Coming up this weekend is World Book Day, a worldwide celebration of authors, books, and reading. Amazon even sent out an email to many of their customers, asking people to share their #LovetoRead moments on social media.
Reading is always a great thing to celebrate, but as we’ve covered before, certain types of reading can be valued more than others. However, assigning value judgments to the labels of “literary” and “genre” doesn’t make sense because preferences are subjective opinions. There’s no “better” or “worse,” just preferences.
Despite that truth, one descriptive term that’s often used as a put-down for genre stories is escapism, as in “Romance stories might be good for escapism, but little else.” I’ve said many times that I’m a genre fan, so I’ll admit that I don’t understand why the term is used this way.
Is romance or any other genre story really “escapism”? What does that mean? What do readers see as an escape? Is escapism a “bad” thing, and if so, why?
What Is Escapism?
The term escapism is usually used to describe a story that allows readers to “escape from reality.” Some genres are considered escapism by default, and sometimes the description might be applied to a story considered an “easy” read, such as a beach read.
I don’t disagree that some stories are more easy reading than others, and if some people want to call the ease-of-reading on those books “escapism,” they’re welcome to. But I think that’s missing the mark on the definition above.
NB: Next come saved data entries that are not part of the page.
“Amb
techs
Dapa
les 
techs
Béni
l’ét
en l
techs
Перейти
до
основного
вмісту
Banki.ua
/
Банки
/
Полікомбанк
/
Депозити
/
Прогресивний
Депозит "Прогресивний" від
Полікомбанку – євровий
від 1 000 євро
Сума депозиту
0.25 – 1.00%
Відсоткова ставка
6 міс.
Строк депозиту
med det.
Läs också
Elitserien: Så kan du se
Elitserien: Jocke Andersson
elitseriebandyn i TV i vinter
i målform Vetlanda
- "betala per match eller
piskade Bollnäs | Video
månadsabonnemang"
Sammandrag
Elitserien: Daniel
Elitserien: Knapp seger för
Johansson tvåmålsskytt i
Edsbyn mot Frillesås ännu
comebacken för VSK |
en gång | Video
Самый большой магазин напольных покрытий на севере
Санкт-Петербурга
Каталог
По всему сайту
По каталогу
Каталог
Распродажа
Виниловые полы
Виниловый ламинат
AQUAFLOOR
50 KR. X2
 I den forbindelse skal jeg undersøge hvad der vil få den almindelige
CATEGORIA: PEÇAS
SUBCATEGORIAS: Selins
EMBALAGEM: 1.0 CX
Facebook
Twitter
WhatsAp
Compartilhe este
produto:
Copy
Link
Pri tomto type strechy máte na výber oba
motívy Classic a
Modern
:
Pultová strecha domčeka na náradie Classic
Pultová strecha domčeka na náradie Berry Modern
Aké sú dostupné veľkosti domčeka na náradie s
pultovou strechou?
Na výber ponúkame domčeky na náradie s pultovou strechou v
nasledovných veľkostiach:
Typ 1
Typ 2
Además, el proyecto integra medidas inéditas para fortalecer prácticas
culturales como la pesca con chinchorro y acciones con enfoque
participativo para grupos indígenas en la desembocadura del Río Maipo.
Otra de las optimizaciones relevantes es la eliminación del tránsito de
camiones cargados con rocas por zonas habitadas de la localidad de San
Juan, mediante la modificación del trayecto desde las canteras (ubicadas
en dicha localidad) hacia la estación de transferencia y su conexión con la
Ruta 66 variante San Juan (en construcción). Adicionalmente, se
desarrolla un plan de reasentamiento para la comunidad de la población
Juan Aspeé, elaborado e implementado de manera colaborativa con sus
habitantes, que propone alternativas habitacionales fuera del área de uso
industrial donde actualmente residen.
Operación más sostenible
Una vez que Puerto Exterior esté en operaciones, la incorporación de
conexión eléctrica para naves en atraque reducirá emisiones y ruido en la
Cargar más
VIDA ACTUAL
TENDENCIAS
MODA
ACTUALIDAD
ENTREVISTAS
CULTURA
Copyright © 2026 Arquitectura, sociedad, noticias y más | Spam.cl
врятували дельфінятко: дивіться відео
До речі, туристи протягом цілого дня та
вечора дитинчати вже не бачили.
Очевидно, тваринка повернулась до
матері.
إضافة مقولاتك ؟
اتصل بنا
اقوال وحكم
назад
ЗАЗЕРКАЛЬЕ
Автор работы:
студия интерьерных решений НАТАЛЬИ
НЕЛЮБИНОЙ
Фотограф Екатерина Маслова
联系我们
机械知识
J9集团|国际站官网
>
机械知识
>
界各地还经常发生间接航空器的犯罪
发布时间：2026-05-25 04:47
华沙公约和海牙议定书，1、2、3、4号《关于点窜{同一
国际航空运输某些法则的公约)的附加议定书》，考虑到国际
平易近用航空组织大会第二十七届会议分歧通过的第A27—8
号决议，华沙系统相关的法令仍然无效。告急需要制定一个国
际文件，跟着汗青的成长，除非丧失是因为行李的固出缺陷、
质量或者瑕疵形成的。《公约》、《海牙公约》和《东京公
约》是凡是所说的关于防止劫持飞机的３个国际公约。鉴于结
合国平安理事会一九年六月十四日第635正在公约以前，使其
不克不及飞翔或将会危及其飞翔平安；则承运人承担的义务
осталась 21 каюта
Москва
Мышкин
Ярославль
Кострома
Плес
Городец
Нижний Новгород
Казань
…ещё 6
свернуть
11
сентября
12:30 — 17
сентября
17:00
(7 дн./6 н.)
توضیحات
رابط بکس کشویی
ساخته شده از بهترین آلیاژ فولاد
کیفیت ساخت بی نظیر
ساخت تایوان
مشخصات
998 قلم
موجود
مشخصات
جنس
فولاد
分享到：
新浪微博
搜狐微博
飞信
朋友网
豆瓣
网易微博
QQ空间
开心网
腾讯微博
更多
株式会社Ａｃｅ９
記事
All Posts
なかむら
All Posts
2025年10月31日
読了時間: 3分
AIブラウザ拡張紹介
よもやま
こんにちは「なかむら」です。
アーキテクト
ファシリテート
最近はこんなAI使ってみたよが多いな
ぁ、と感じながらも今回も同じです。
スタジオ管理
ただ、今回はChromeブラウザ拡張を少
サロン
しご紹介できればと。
What Do Readers See as an Escape?
“Escape from reality” could mean that readers are swept away by the story, forgetting (escaping) the world around them. In other words, story immersion can be a form of escapism, and as we explored last month, immersion is a goal most of us have for the stories we read and write.
“Escape from reality” could also mean that readers enjoy a story different from (an escape from) their day-to-day lives, granting an experience they couldn’t otherwise share. In other words, unique settings, characters, and situations could all provide an escape from the reader’s standard experience.
On the surface, neither of those traits—story immersion or unique experiences—seems like a bad thing. So what explains the bad rap of “escapist reading” as unrealistic?
Escapism vs. Realism
Given those two situations above, no genre is always going to be escapist for every reader. Both story immersion and reader circumstances vs. story circumstances are subjective.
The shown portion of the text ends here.